* _RECORDS TO PROCESS_
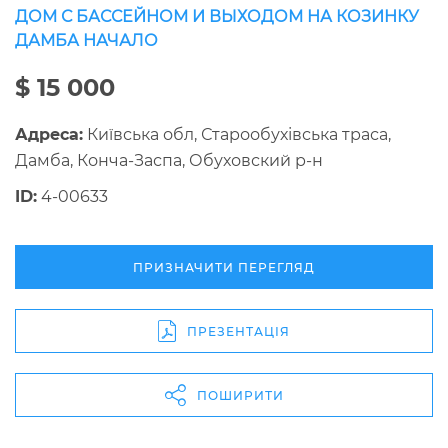
ДОМ С БАССЕЙНОМ И ВЫХОДОМ НА КОЗИНКУ
ДАМБА НАЧАЛО
$ 15 000
Адреса:
Київська обл, Старообухівська траса,
Дамба, Конча-Заспа, Обуховский р-н
ID:
4-00633
ПРИЗНАЧИТИ ПЕРЕГЛЯД
ПРЕЗЕНТАЦІЯ
ПОШИРИТИ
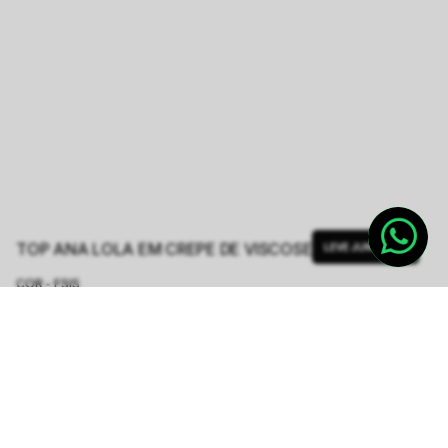
TOP ANA LOLA EM CREPE DE VISCOSE
LEVE JUNTO
COR - FSIS
AZUL
TAMANHO.
PP
P
M
G
GG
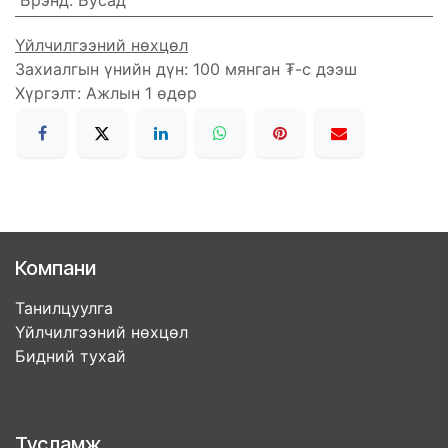
Брэнд
:
Бусад
Үйлчилгээний нөхцөл
Захиалгын үнийн дүн: 100 мянган ₮-с дээш
Хүргэлт: Ажлын 1 өдөр
Компани
Танилцуулга
Үйлчилгээний нөхцөл
Бидний тухай
Тусламж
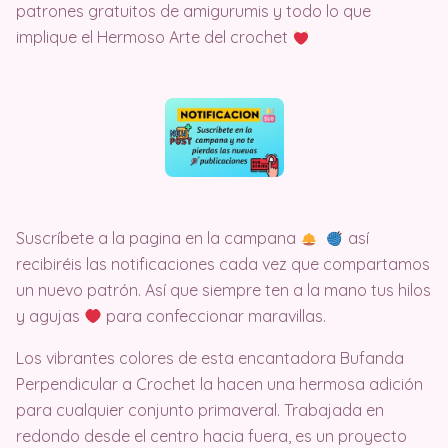
patrones gratuitos de amigurumis y todo lo que
implique el Hermoso Arte del crochet
Suscríbete a la pagina en la campana
así
recibiréis las notificaciones cada vez que compartamos
un nuevo patrón. Así que siempre ten a la mano tus hilos
y agujas
para confeccionar maravillas.
Los vibrantes colores de esta encantadora Bufanda
Perpendicular a Crochet la hacen una hermosa adición
para cualquier conjunto primaveral. Trabajada en
redondo desde el centro hacia fuera, es un proyecto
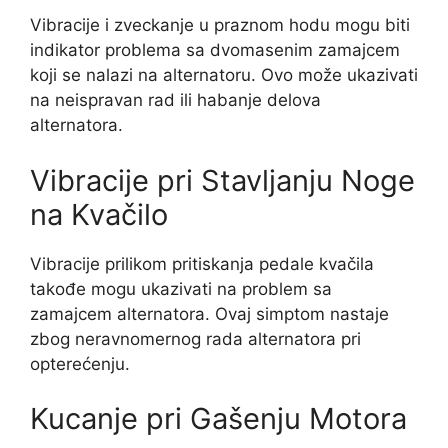
Vibracije i zveckanje u praznom hodu mogu biti
indikator problema sa dvomasenim zamajcem
koji se nalazi na alternatoru. Ovo može ukazivati
na neispravan rad ili habanje delova
alternatora.
Vibracije pri Stavljanju Noge
na Kvačilo
Vibracije prilikom pritiskanja pedale kvačila
takođe mogu ukazivati na problem sa
zamajcem alternatora. Ovaj simptom nastaje
zbog neravnomernog rada alternatora pri
opterećenju.
Kucanje pri Gašenju Motora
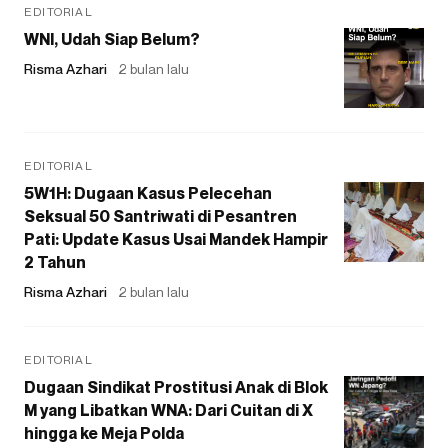
EDITORIAL
WNI, Udah Siap Belum?
Risma Azhari
2 bulan lalu
EDITORIAL
5W1H: Dugaan Kasus Pelecehan
Seksual 50 Santriwati di Pesantren
Pati: Update Kasus Usai Mandek Hampir
2 Tahun
Risma Azhari
2 bulan lalu
EDITORIAL
Dugaan Sindikat Prostitusi Anak di Blok
M yang Libatkan WNA: Dari Cuitan di X
hingga ke Meja Polda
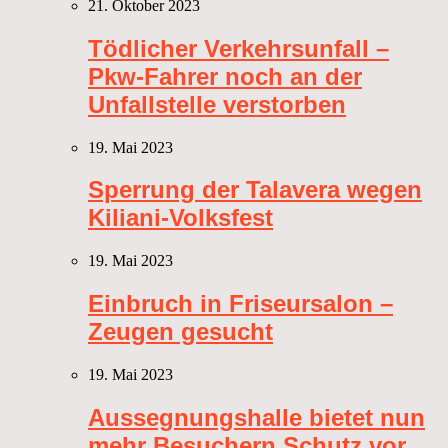
21. Oktober 2023
Tödlicher Verkehrsunfall –
Pkw-Fahrer noch an der
Unfallstelle verstorben
19. Mai 2023
Sperrung der Talavera wegen
Kiliani-Volksfest
19. Mai 2023
Einbruch in Friseursalon –
Zeugen gesucht
19. Mai 2023
Aussegnungshalle bietet nun
mehr Besuchern Schutz vor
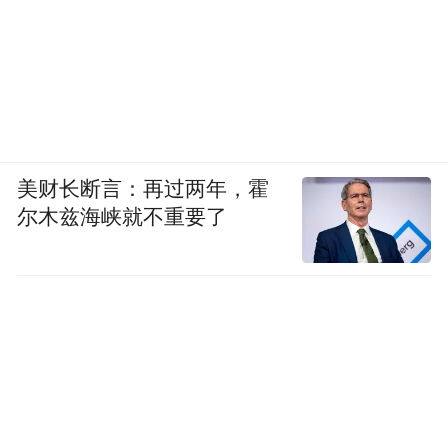
美财长断言：再过两年，霍
尔木兹海峡就不重要了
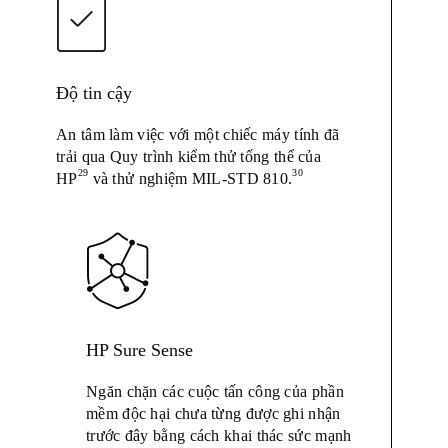
Độ tin cậy
An tâm làm việc với một chiếc máy tính đã
trải qua Quy trình kiểm thử tổng thể của
29
30
HP
và thử nghiệm MIL-STD 810.
HP Sure Sense
Ngăn chặn các cuộc tấn công của phần
mềm độc hại chưa từng được ghi nhận
trước đây bằng cách khai thác sức mạnh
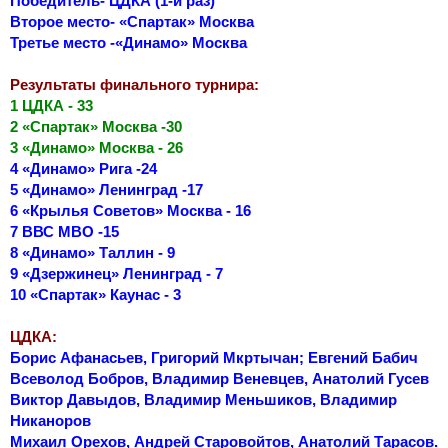
Победитель- ЦДКА (1-й раз)
Второе место- «Спартак» Москва
Третье место -«Динамо» Москва
Результаты финального турнира:
1 ЦДКА - 33
2 «Спартак» Москва -30
3 «Динамо» Москва - 26
4 «Динамо» Рига -24
5 «Динамо» Ленинград -17
6 «Крылья Советов» Москва - 16
7 ВВС МВО -15
8 «Динамо» Таллин - 9
9 «Дзержинец» Ленинград - 7
10 «Спартак» Каунас - 3
ЦДКА:
Борис Афанасьев, Григорий Мкртычан; Евгений Бабич
Всеволод Бобров, Владимир Веневцев, Анатолий Гусев
Виктор Давыдов, Владимир Меньшиков, Владимир
Никаноров
Михаил Орехов, Андрей Старовойтов, Анатолий Тарасов.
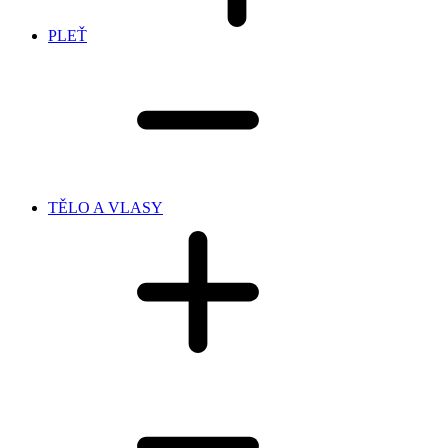
PLEŤ
TĚLO A VLASY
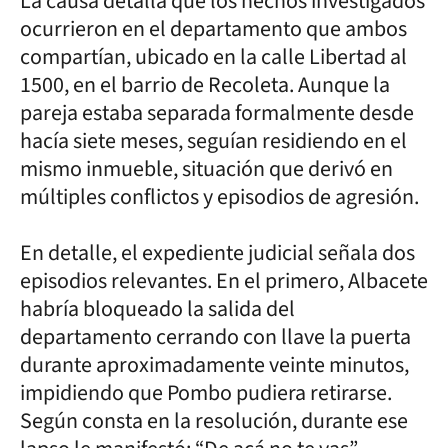
La causa detalla que los hechos investigados
ocurrieron en el departamento que ambos
compartían, ubicado en la calle Libertad al
1500, en el barrio de Recoleta. Aunque la
pareja estaba separada formalmente desde
hacía siete meses, seguían residiendo en el
mismo inmueble, situación que derivó en
múltiples conflictos y episodios de agresión.
En detalle, el expediente judicial señala dos
episodios relevantes. En el primero, Albacete
habría bloqueado la salida del
departamento cerrando con llave la puerta
durante aproximadamente veinte minutos,
impidiendo que Pombo pudiera retirarse.
Según consta en la resolución, durante ese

* _WORK REQUIRED_
With the pictures left out, write out exactly the lines above from the one containing "Pkw-Fahrer noch an der" through the one containing "ocurrieron en el departamento que ambos".

* _OUTPUT BELOW_
Pkw-Fahrer noch an der
Unfallstelle verstorben
19. Mai 2023
Sperrung der Talavera wegen
Kiliani-Volksfest
19. Mai 2023
Einbruch in Friseursalon –
Zeugen gesucht
19. Mai 2023
Aussegnungshalle bietet nun
mehr Besuchern Schutz vor
美财长断言：再过两年，霍
尔木兹海峡就不重要了
Độ tin cậy
An tâm làm việc với một chiếc máy tính đã
trải qua Quy trình kiểm thử tổng thể của
29
30
HP
và thử nghiệm MIL-STD 810.
HP Sure Sense
Ngăn chặn các cuộc tấn công của phần
mềm độc hại chưa từng được ghi nhận
trước đây bằng cách khai thác sức mạnh
Победитель- ЦДКА (1-й раз)
Второе место- «Спартак» Москва
Третье место -«Динамо» Москва
Результаты финального турнира:
1 ЦДКА - 33
2 «Спартак» Москва -30
3 «Динамо» Москва - 26
4 «Динамо» Рига -24
5 «Динамо» Ленинград -17
6 «Крылья Советов» Москва - 16
7 ВВС МВО -15
8 «Динамо» Таллин - 9
9 «Дзержинец» Ленинград - 7
10 «Спартак» Каунас - 3
ЦДКА:
Борис Афанасьев, Григорий Мкртычан; Евгений Бабич
Всеволод Бобров, Владимир Веневцев, Анатолий Гусев
Виктор Давыдов, Владимир Меньшиков, Владимир
Никаноров
Михаил Орехов, Андрей Старовойтов, Анатолий Тарасов.
PLEŤ
TĚLO A VLASY
La causa detalla que los hechos investigados
ocurrieron en el departamento que ambos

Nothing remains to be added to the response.